When the caregiver becomes the patient
With a sudden medical crisis, this lifelong caregiver is in the unfamiliar position of being cared for. Shame, guilt, impatience and discomfort shadow me. I'm learning to surrender to care.
My mother sits on the chair in her bedroom at the house we share in Venice, Florida. She looks straight ahead as I kneel at her feet, pulling on her pants and then her socks, brushing her thick gray hair. I give her an encouraging smile and help her to her feet. We make our way to the kitchen table where she sits down and waits for me to make her breakfast. She is lost in the world of dementia that has brought her to this level of dependence—one she would have resisted with all her intelligence and physical strength had she been able.
Flash forward two years. My younger daughter Sara kneels at my feet and helps me pull on my socks and sweatpants. She helps me up, my lower back pain from severe, debilitating lumbar pain and possible herniated disc making me feel two decades older than my 64 years. She gives me an encouraging smile.
I tell her, “I’m so sorry. I hate this. I hate that you had to drop everything and come here to help me. This isn’t the way it’s supposed to be.”
She hugs me, this sweet little girl of mine, not so little anymore, at 30 years old and engaged to be married, with her full life in Paris with her Moroccan fiancé. “But you took care of me all those years, Mamma. This is the least I can do. This is only temporary,” Sara says. “You’re so strong. You’ll get better. You are the best mother and role model any daughter could ask for.”
I swallow back the tears. Why is that I feel shame and guilt instead of simply deep gratitude that I am blessed with such a daughter—two of them, in fact, with her equally caring older sister
who writes on a trip to Machu Picchu and Chile which I had planned to join before my low back pain erupted. Of course I feel gratitude for my daughters, every day of my life. They are the center of my world.And yet there is something wrong with this picture, my daughter taking my arm to help me shuffle along to the living room, barely able to sit for more than a few minutes, accompanying me to the chiropractor’s office for my now daily visits. Her supple younger back grabbing things I can’t reach—for now.

As a lifelong caregiver, I am the one who is supposed to administer care, to rush to the aid of a loved one who needs me.
I think of the years of raising these two girls, where every moment, no matter what I was doing, I was focused on their well-being. I think of my younger sister’s health crisis in 2019 when she lived with us and needed constant care. And I think of the 2.5 years as full-time at-home caregiver for my mother as her dementia and physical frailty worsened until, after a final few months in a memory care facility, she was finally released from her suffering.
I’m much more comfortable being the caregiver than receiving care. What can I learn from this experience? A great deal, it seems. Today I share four lessons about the resistance to and the rewards of shifting my perspective from caregiver to beneficiary of care, and prompts for you to ponder.

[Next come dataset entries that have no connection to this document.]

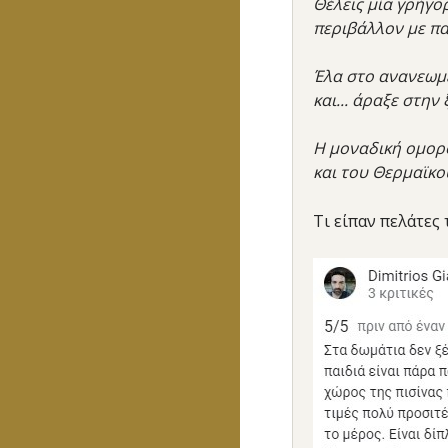
Θέλεις μία γρήγο
περιβάλλον με πα
Έλα στο ανανεωμέ
και... άραξε στη
Η μοναδική ομορφ
και του Θερμαϊκο
Τι είπαν πελάτες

Lesson #1: I am not alone. I am part of a sisterhood of women who hold up the world and are reluctant to put down the burden.
I know that I’m not alone as a woman who feels discomfort and even shame when we are thrust from our role as caregiver, or if we choose another path than the caregiver role thrust upon us by virtue of our gender. This is the societal conditioning we’ve had since birth. We are the caregivers.

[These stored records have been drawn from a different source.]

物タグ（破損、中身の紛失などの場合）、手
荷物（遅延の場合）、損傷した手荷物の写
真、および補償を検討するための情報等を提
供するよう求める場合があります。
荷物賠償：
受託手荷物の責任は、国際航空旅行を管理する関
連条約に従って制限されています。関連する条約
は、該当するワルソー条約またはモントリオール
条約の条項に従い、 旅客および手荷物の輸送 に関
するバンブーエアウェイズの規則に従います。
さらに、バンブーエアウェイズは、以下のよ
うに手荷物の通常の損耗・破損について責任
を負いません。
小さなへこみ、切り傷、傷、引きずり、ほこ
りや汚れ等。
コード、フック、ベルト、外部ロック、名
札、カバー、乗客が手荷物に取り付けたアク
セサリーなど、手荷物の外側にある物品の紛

Worldwide, up to 81% of all caregivers for older people are female. Studies have shown that about 75% of women are main carers for children. More than 60% of those who care for an adult or child with disabilities are women. And over 80% of paid in-home caregivers for seniors are women. Whether they work in private homes or in care institutions, this is a workforce that is woefully underpaid and undervalued, as care advocate and activist Ai-Jen Poo, director of the National Domestic Workers Alliance (NDWA), told me in an interview published on “Living in 3D” last year:
This publication for its first year or so was called “Living in 3D: Divorce, Dementia and Destiny.” As the challenge of navigating a late-in-life divorce after three decades receded as a defining factor of my life, dementia caregiving continued to be a focus until my mother’s death in April 2024. I wrote about what it was like to be a caregiver—as both a loving act and one that can foster exhaustion and resentment—with as much honesty as I could. Here is a compendium of those articles; I hope you find value in them.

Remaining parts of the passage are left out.